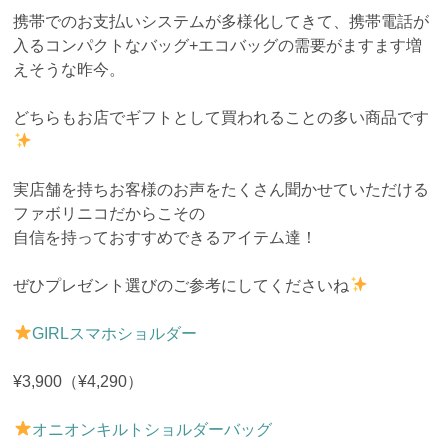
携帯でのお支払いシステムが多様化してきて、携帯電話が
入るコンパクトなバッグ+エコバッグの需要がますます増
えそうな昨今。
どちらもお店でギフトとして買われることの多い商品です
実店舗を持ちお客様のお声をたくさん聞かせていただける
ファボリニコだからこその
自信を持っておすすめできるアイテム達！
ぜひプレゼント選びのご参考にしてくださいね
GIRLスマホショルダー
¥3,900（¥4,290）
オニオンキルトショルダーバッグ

■ ■ ■ ■ ■ ■ ■

PROBLEM DETAILS. Repeat, exactly, every line from the one containing "どちらもお店でギフトとして買われることの多い商品です" through the final line of the listing above, adding nothing.

REPLY TO THE TASK.
どちらもお店でギフトとして買われることの多い商品です
実店舗を持ちお客様のお声をたくさん聞かせていただける
ファボリニコだからこその
自信を持っておすすめできるアイテム達！
ぜひプレゼント選びのご参考にしてくださいね
GIRLスマホショルダー
¥3,900（¥4,290）
オニオンキルトショルダーバッグ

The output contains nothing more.